Ten minutes later, the EMTs came out the back entrance for their smoke break, and she slipped inside when they weren’t looking. Brenda found the same room again, but someone was in it, so she walked past casually, as if she had gotten lost. Everyone seemed to be rushing here and there, looking at tablets or pushing carts. She walked as if she had somewhere to go, and she was wearing scrubs, so no one stopped her.

“Thought you were off today; you just starting?” a man said to a woman walking towards him. He was an ordinary-looking white guy, maybe in his thirties. Brown hair, maybe hazel eyes and wearing green scrubs. As she passed him, Brenda thought there was something about him that Brenda couldn’t put her finger on, some familiar way of moving. She wondered if she had met him before.

“Hey, Leo,” The woman wore light blue scrubs and had her curly dark hair pulled back into a bun. She stopped to chat with him, holding her tablet up to her chest like it was a notebook and she was chatting with another classmate in the halls between periods. “My trip isn’t until next week. You on for another shift?”

“Just wrapping a few things up,” the man said. “Got a thing tonight.”

Shift change. This was the perfect time to steal. Just like shoplifting lipstick at Walgreens.

Brenda circled back to the room where she had found the blood before, slipped inside as quickly as she could and began to search a refrigerator in the back. She pushed aside the useless bags of plasma and bottles of drugs, searching frantically.

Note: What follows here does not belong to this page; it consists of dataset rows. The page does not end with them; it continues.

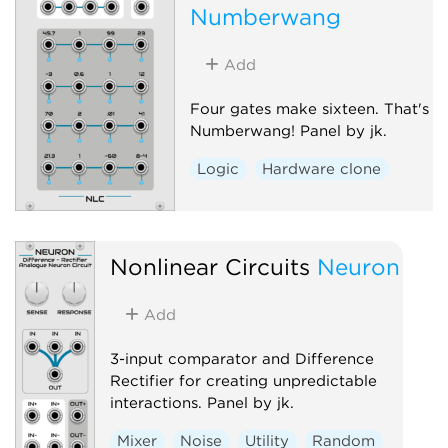
Numberwang
Add
Four gates make sixteen. That's
Numberwang! Panel by jk.
Logic
Hardware clone
Nonlinear Circuits
Neuron
Add
3-input comparator and Difference
Rectifier for creating unpredictable
interactions. Panel by jk.
Mixer
Noise
Utility
Random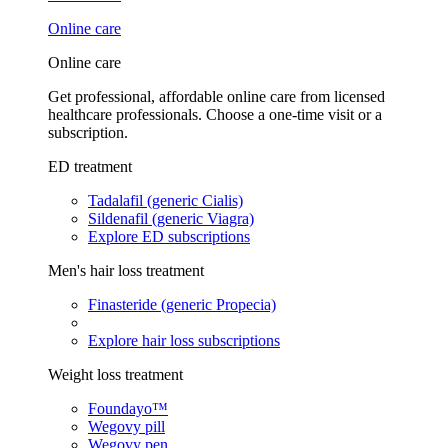
Online care
Online care
Get professional, affordable online care from licensed
healthcare professionals. Choose a one-time visit or a
subscription.
ED treatment
Tadalafil (generic Cialis)
Sildenafil (generic Viagra)
Explore ED subscriptions
Men's hair loss treatment
Finasteride (generic Propecia)
Explore hair loss subscriptions
Weight loss treatment
Foundayo™
Wegovy pill
Wegovy pen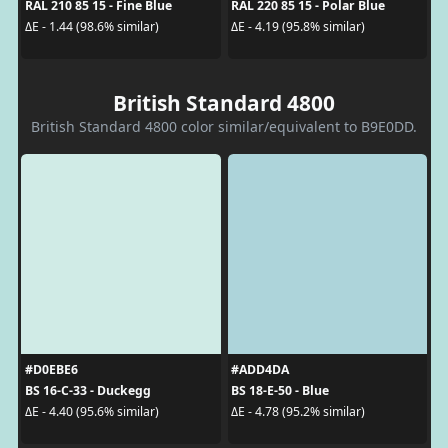
RAL 210 85 15 - Fine Blue
RAL 220 85 15 - Polar Blue
ΔE - 1.44 (98.6% similar)
ΔE - 4.19 (95.8% similar)
British Standard 4800
British Standard 4800 color similar/equivalent to B9E0DD.
#D0EBE6
#ADD4DA
BS 16-C-33 - Duckegg
BS 18-E-50 - Blue
ΔE - 4.40 (95.6% similar)
ΔE - 4.78 (95.2% similar)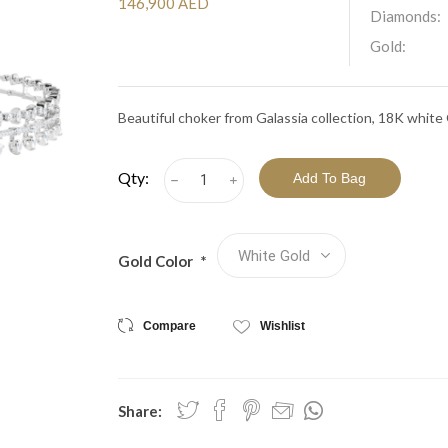
View All Collections
146,900 AED
Diamonds:
Gold:
Beautiful choker from Galassia collection, 18K whit
Qty:
h
i
Gold Color
*
Compare
Wishlist
Share: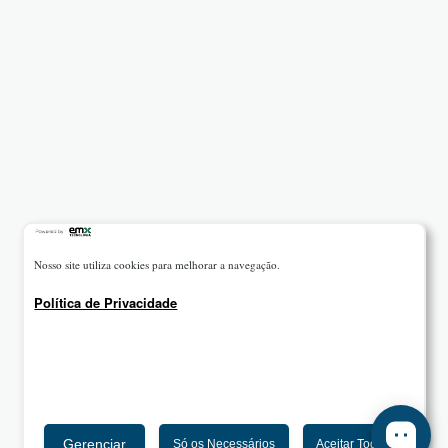
Nosso site utiliza cookies para melhorar a navegação.
Política de Privacidade
Gerenciar
Só os Necessários
Aceitar Todos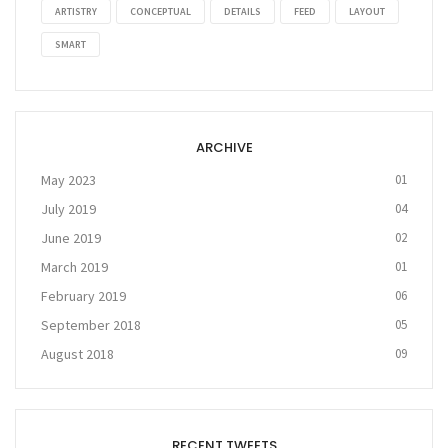
ARTISTRY
CONCEPTUAL
DETAILS
FEED
LAYOUT
SMART
ARCHIVE
May 2023
01
July 2019
04
June 2019
02
March 2019
01
February 2019
06
September 2018
05
August 2018
09
RECENT TWEETS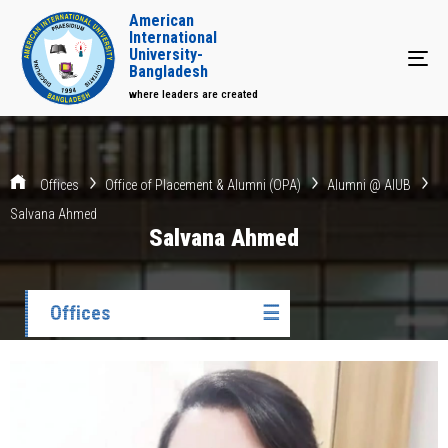
American
International
University-
Tog
Bangladesh
where leaders are created
Offices
Office of Placement & Alumni (OPA)
Alumni @ AIUB
Salvana Ahmed
Salvana Ahmed
Offices
☰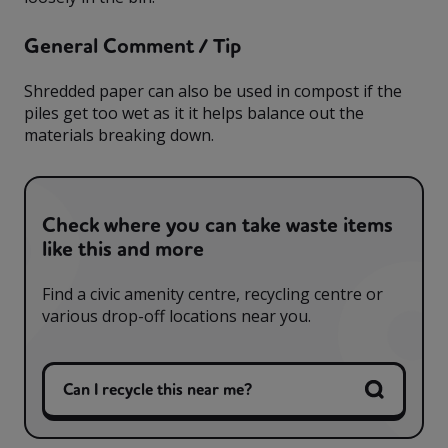
General Comment / Tip
Shredded paper can also be used in compost if the
piles get too wet as it it helps balance out the
materials breaking down.
Check where you can take waste items
like this and more
Find a civic amenity centre, recycling centre or
various drop-off locations near you.
Can I recycle this near me?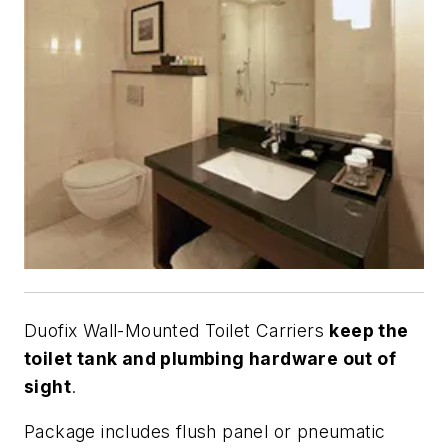
Duofix Wall-Mounted Toilet Carriers
keep the
toilet tank and plumbing hardware out of
sight
.
Package includes flush panel or pneumatic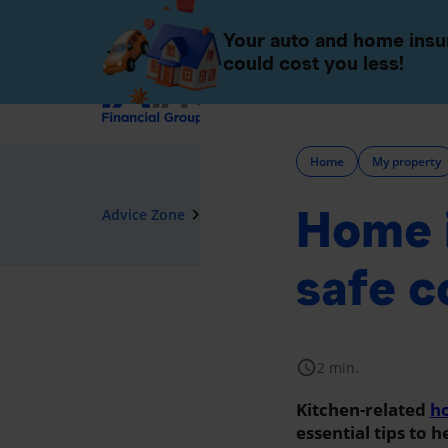
Individuals
Companies 
Your auto and home ins
could cost you less!
Insurance
Home
My property
Home i
navigate_next
Advice Zone
Home
safe c
schedule
2 min.
Kitchen-related
ho
essential tips to 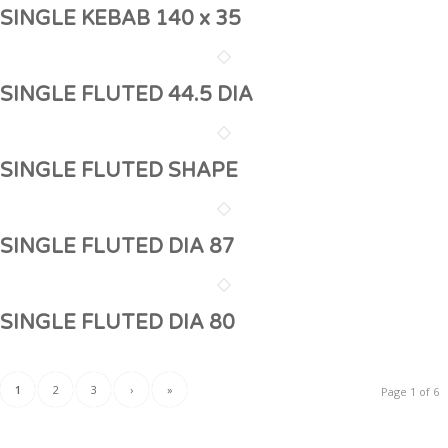
SINGLE KEBAB 140 x 35
SINGLE FLUTED 44.5 DIA
SINGLE FLUTED SHAPE
SINGLE FLUTED DIA 87
SINGLE FLUTED DIA 80
1
2
3
›
»
Page 1 of 6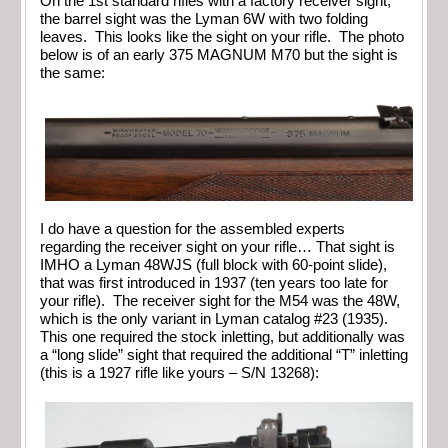
On the 1st standard rifles with a factory receiver sight,
the barrel sight was the Lyman 6W with two folding
leaves. This looks like the sight on your rifle. The photo
below is of an early 375 MAGNUM M70 but the sight is
the same:
I do have a question for the assembled experts
regarding the receiver sight on your rifle… That sight is
IMHO a Lyman 48WJS (full block with 60-point slide),
that was first introduced in 1937 (ten years too late for
your rifle). The receiver sight for the M54 was the 48W,
which is the only variant in Lyman catalog #23 (1935).
This one required the stock inletting, but additionally was
a “long slide” sight that required the additional “T” inletting
(this is a 1927 rifle like yours – S/N 13268):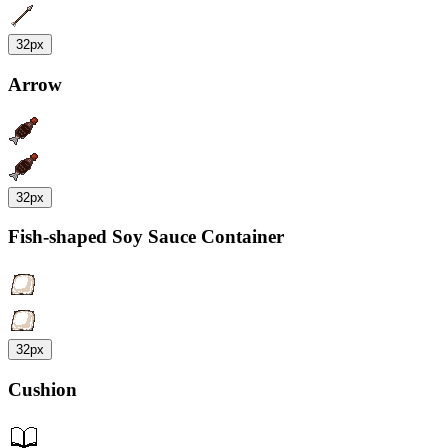
32px
Arrow
32px
Fish-shaped Soy Sauce Container
32px
Cushion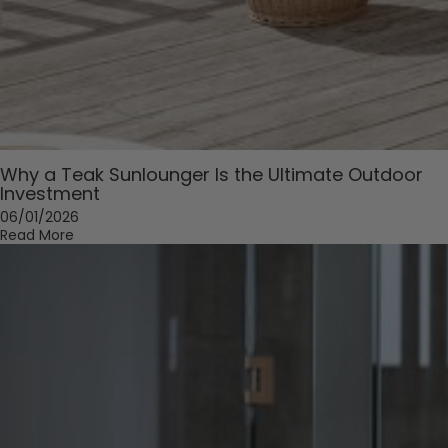
Why a Teak Sunlounger Is the Ultimate Outdoor
Investment
06/01/2026
Read More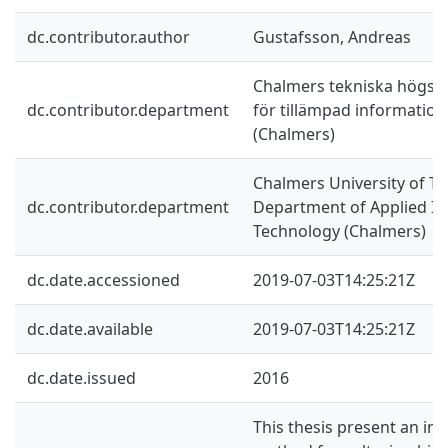
dc.contributor.author
Gustafsson, Andreas
Chalmers tekniska högskol
dc.contributor.department
för tillämpad information
(Chalmers)
Chalmers University of Te
dc.contributor.department
Department of Applied I
Technology (Chalmers)
dc.date.accessioned
2019-07-03T14:25:21Z
dc.date.available
2019-07-03T14:25:21Z
dc.date.issued
2016
This thesis present an inv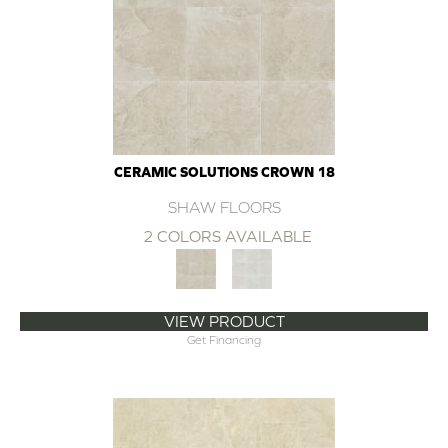
CERAMIC SOLUTIONS CROWN 18
SHAW FLOORS
2 COLORS AVAILABLE
VIEW PRODUCT
Get Financing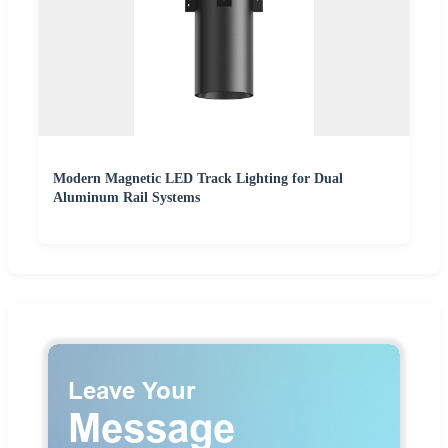
Modern Magnetic LED Track Lighting for Dual
Aluminum Rail Systems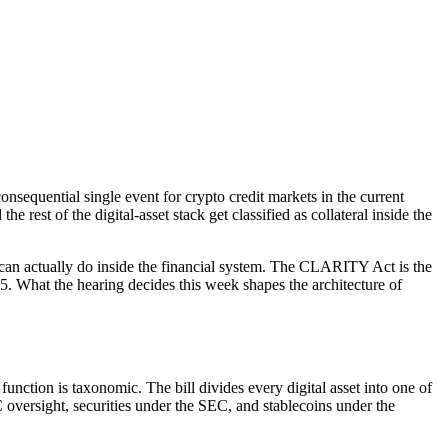
quential single event for crypto credit markets in the current
e rest of the digital-asset stack get classified as collateral inside the
n can actually do inside the financial system. The CLARITY Act is the
. What the hearing decides this week shapes the architecture of
nction is taxonomic. The bill divides every digital asset into one of
 oversight, securities under the SEC, and stablecoins under the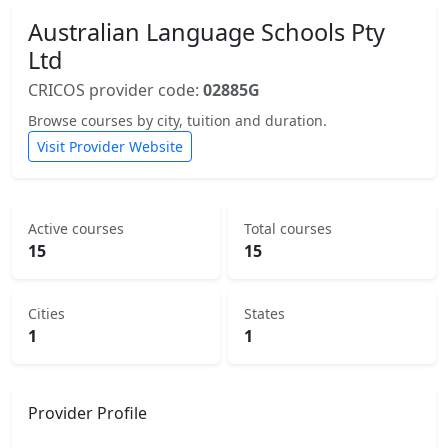
Australian Language Schools Pty
Ltd
CRICOS provider code:
02885G
Browse courses by city, tuition and duration.
Visit Provider Website
Active courses
Total courses
15
15
Cities
States
1
1
Provider Profile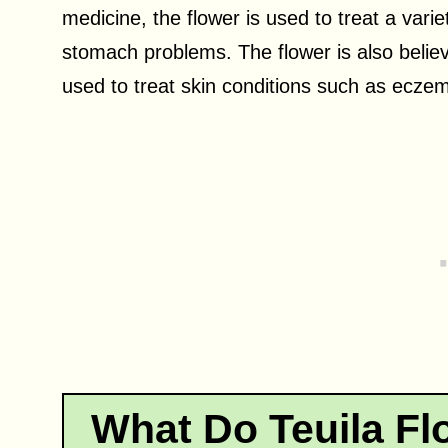
medicine, the flower is used to treat a vari
stomach problems. The flower is also believ
used to treat skin conditions such as eczem
What Do Teuila Fl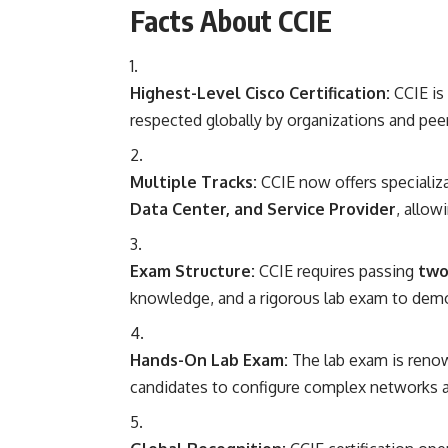
Facts About CCIE
Highest-Level Cisco Certification:
CCIE is 
respected globally by organizations and peer
Multiple Tracks:
CCIE now offers specializ
Data Center, and Service Provider
, allow
Exam Structure:
CCIE requires passing
two
knowledge, and a rigorous lab exam to demons
Hands-On Lab Exam:
The lab exam is renown
candidates to configure complex networks a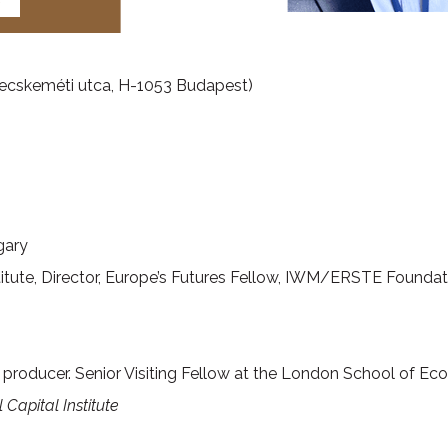
ecskeméti utca, H-1053 Budapest)
gary
Institute, Director, Europe’s Futures Fellow, IWM/ERSTE Founda
TV producer. Senior Visiting Fellow at the London School of Ec
 Capital Institute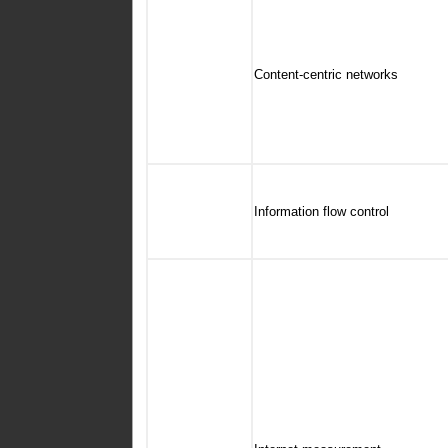
Content-centric networks
Information flow control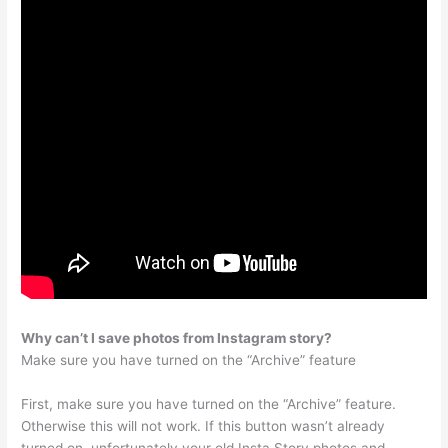
Why can’t I save photos from Instagram story?
Make sure you have turned on the “Archive” feature
First, make sure you have turned on the “Archive” feature.
Otherwise this will not work. If this button wasn’t already
turned on, unfortunately your old Insta Story photos and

“You shouldn’t be here.” It was that guy from the hallway. He had his arms folded, standing up with a wide stance as if to block the door.

“Oh, excuse me,” Brenda said, as if she’d accidentally walked into a bathroom stall someone else were using instead of having just been caught red-handed trying to steal human blood from a hospital. “Never mind, I guess it wasn’t here.”

She tried to edge past him, but the man grabbed for her. He almost caught her, but Brenda was quicker, running as fast as she could, dodging carts and ER staff and a gurney and someone shouting and flailing his arms while a cop watched, impassively. Brenda kept running until she saw the exit doors, hit them with the side of her body and kept going.

The man in the green scrubs was still behind her. How had he managed to run as fast as her? Brenda put on speed, dashing across the reserved parking lot to the multi-level parking garage. She’d parked her car on the second level. When she got close enough, she jumped as high as she could, catching the railing and pulling herself over. The man would have to take the stairs and she’d be in her car and on the road before he even knew where she’d parked.

Brenda looked to the left, trying to remember if she was near 2-F or 2-G when a sound behind her surprised her so much she dropped her keys.

The man in the green scrubs was pulling himself over the railing to the second level. Before she could run, he grabbed her arm. She stared at him, too stunned to speak.

“Brenda,” he said. “What am I going to do with you? Stealing blood from the hospital? From my hospital? Do you have any idea what kind of trouble you could cause?”

“You’re a vampire,” she said. Up this close, she could smell him. That’s what had seemed so familiar. He wasn’t human either. “Oh shit, oh shit, oh shit. That’s how you knew I was there to steal blood, isn’t it? You had the idea first. Sorry, I didn’t know. Is that your turf or something? I’m new to this and I’m still trying to figure things out. Just let me go, I’m sorry, I didn’t mean anything."

The man peered closely at her. “Your eyes are dilated. When did you drink blood last? Not recently, and not enough. You’re about two days from frenzying.”

“I could go three,” she said defiantly, though she wasn’t sure it was true. “I drank just a few weeks ago. I’m fine.”

“You’re not fine. If someone had come in with a gunshot wound and you smelled the blood, you would have frenzied in the hospital. I’ve seen it happen. You’ve endangered all of us.”

“Well what am I supposed to do?” she said. “I’m trying, okay? I don’t want to kill people anymore, but it’s hard! I wasn’t going to hurt anyone, just get some blood, like last time. I’m not in a gang or anything, it’s just me, and I’m doing the best I can.”

“Get in,” he said. He unlocked the car next to them, then picked up her keys and put them in his pocket. “You’re coming with me.”